ACTIVITY:
Every line below from the one containing "Horiuchi, Hideaki Tezuka, Haruka" through the one containing "EPISODENGUIDE" must be transcribed exactly. Omit all lines outside that stretch.

--------

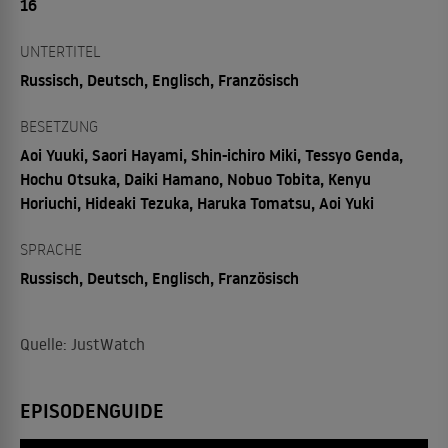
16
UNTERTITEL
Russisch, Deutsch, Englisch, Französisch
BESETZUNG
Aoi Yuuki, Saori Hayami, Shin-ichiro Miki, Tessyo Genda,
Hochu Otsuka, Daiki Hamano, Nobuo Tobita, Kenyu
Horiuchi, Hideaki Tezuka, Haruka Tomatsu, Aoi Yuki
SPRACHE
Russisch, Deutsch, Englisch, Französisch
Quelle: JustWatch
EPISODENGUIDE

--------

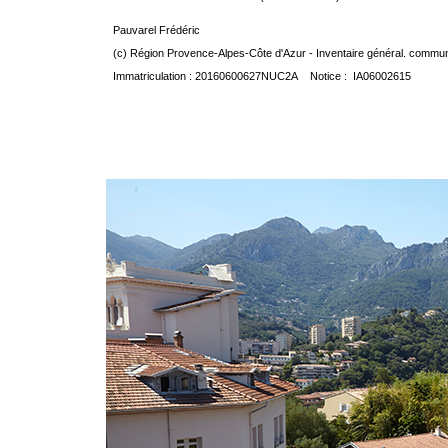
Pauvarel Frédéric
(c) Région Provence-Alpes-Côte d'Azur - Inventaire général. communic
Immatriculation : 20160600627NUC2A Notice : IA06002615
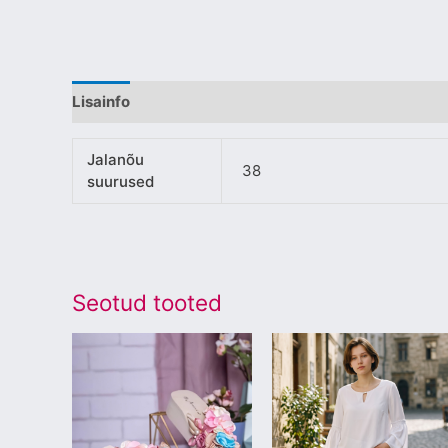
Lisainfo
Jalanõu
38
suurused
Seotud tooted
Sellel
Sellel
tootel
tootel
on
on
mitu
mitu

--------

YOUR SOLUTION:
Horiuchi, Hideaki Tezuka, Haruka Tomatsu, Aoi Yuki
SPRACHE
Russisch, Deutsch, Englisch, Französisch
Quelle: JustWatch
EPISODENGUIDE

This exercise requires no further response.